TASK REQUIREMENTS: Show, from the records below, all lines that contain the word "Сообщения".

AVAILABLE DATA:
Content starts

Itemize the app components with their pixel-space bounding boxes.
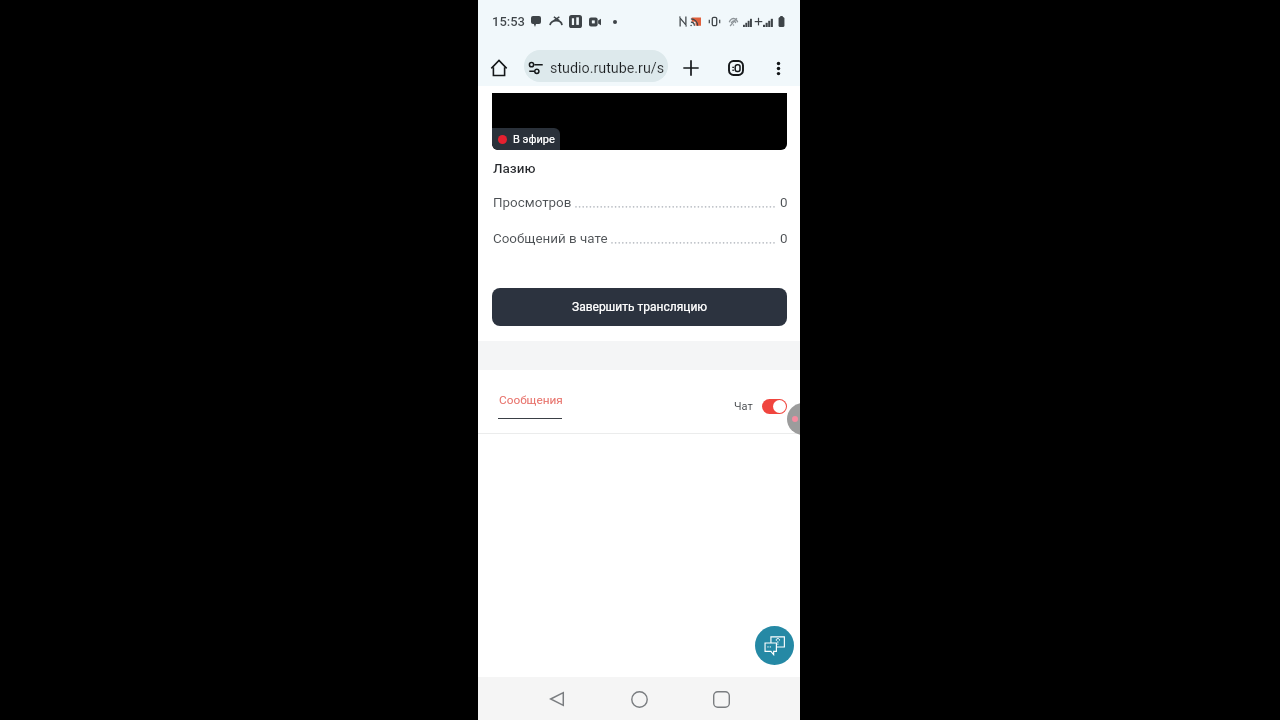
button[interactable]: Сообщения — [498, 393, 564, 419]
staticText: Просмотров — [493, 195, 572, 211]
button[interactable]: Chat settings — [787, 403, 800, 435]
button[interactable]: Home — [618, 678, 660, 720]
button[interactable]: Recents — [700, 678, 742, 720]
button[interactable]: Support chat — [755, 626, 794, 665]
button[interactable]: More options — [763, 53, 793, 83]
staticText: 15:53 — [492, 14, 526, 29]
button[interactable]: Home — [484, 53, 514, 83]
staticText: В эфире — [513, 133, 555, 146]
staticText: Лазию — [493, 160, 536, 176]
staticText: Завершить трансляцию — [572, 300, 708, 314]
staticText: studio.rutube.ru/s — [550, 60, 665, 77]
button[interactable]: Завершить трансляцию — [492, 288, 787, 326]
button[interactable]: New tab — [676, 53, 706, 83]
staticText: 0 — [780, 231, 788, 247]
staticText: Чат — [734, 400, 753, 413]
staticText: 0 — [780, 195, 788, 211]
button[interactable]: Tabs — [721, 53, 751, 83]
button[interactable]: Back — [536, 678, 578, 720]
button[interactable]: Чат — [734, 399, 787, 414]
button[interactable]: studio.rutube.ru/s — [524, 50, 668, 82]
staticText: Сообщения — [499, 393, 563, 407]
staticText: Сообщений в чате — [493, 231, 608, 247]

Content ends
Content starts

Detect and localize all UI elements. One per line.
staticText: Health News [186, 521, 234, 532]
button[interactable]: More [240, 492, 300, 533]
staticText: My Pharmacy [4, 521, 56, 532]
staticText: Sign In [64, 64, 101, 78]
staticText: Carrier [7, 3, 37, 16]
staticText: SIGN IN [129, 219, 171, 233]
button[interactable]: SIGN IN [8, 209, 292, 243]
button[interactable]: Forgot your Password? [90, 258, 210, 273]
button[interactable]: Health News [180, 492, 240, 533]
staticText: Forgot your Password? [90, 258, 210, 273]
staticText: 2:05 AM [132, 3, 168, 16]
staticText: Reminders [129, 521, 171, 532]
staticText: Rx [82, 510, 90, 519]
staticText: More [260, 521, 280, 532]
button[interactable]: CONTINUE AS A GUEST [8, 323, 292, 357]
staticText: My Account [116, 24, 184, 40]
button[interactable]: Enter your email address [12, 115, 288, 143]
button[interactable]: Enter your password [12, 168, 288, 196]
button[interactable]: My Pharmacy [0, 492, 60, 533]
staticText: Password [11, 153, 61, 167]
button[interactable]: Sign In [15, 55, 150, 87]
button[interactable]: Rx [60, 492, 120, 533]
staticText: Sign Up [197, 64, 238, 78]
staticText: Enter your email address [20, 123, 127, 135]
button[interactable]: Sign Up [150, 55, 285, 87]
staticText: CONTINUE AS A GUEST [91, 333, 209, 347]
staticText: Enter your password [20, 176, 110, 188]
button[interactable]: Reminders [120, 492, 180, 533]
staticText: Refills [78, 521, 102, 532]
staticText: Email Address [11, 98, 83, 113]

Content ends

ANSWER BOX:
button[interactable]: Сообщения — [498, 393, 564, 419]
staticText: Сообщения — [499, 393, 563, 407]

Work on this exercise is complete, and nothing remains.